** Opening SUPPLIED DATA block **

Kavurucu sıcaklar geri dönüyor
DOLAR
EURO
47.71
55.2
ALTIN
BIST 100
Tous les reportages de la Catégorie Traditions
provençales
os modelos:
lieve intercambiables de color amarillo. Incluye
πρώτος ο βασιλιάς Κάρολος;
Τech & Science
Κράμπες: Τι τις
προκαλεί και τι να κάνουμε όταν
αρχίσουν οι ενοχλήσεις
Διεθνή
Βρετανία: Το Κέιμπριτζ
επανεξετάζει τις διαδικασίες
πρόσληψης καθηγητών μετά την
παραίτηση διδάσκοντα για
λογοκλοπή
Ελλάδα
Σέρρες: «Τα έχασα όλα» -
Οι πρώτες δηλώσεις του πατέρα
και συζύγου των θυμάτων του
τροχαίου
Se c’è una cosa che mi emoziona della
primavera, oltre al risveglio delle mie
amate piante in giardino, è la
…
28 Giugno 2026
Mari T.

** Closing SUPPLIED DATA block **
** Opening SUPPLIED DATA block **

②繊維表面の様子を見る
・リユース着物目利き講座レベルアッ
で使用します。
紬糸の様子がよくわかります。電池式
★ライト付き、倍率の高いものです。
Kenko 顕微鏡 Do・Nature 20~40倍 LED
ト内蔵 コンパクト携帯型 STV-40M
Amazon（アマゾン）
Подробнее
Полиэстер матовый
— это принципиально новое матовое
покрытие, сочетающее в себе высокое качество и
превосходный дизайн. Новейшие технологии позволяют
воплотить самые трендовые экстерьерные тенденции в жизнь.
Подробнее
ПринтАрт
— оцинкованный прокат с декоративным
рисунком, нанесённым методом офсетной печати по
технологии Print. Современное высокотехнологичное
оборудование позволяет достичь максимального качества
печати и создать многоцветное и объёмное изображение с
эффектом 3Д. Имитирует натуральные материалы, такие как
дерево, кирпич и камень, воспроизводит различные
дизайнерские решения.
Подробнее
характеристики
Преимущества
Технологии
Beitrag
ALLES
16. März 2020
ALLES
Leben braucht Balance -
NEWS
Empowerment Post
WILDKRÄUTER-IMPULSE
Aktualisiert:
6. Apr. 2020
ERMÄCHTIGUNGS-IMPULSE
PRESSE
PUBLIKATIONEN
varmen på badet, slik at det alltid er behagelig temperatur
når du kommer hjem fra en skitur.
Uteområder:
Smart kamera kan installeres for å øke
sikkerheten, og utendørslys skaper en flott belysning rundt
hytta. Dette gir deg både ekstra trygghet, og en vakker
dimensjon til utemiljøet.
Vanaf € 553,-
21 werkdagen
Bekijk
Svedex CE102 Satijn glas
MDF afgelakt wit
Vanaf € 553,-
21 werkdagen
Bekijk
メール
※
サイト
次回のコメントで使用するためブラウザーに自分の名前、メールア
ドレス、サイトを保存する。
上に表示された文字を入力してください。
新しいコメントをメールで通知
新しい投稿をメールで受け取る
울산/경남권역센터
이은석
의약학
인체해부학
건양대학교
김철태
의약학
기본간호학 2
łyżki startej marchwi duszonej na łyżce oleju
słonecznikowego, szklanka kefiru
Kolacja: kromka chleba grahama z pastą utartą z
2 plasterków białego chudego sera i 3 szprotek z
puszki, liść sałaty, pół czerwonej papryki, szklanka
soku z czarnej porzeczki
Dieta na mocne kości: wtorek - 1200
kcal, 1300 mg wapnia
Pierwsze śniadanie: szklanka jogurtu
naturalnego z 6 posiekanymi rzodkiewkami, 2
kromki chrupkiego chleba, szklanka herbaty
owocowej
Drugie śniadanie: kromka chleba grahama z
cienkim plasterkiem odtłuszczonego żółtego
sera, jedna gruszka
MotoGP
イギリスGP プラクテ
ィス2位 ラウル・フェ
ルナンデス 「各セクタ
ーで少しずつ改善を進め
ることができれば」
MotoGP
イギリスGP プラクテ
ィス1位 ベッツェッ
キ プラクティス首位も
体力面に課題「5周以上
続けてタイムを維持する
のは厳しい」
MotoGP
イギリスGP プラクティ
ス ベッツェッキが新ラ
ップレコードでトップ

** Closing SUPPLIED DATA block **
** Opening SUPPLIED DATA block **

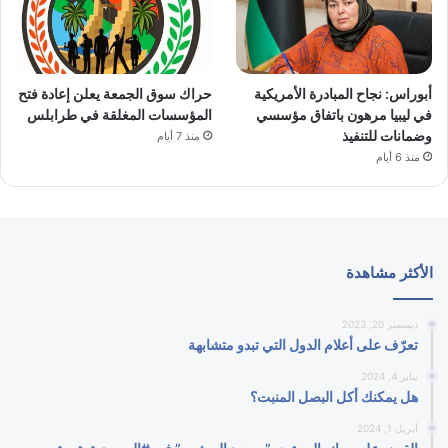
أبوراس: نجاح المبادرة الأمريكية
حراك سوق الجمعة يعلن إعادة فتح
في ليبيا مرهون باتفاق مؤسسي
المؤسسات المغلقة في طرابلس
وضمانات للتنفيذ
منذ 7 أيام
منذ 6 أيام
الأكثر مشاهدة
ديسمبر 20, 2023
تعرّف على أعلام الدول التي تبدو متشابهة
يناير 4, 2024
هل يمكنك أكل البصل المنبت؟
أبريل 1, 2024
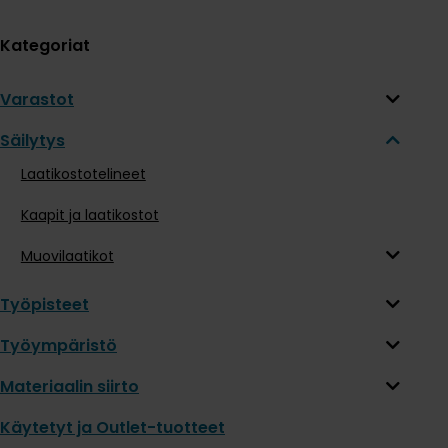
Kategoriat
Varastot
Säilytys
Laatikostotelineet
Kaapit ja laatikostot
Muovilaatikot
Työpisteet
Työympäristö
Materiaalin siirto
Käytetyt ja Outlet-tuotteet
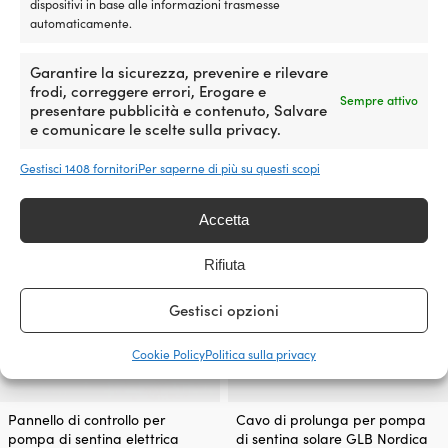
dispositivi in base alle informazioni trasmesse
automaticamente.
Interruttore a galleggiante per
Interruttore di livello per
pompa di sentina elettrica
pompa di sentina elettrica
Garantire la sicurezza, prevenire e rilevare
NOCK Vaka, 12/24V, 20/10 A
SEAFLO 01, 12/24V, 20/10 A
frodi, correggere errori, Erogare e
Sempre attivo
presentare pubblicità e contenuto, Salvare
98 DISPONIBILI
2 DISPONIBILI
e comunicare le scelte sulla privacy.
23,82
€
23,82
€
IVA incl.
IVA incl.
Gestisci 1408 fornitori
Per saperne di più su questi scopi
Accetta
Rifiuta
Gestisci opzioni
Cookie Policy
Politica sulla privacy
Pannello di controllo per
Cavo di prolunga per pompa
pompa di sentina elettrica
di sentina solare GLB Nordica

** Closing SUPPLIED DATA block **

## ACTIVITY
Bring together every line in the entries that holds the string "sulla".

## YOUR RESPONSE
e comunicare le scelte sulla privacy.
Politica sulla privacy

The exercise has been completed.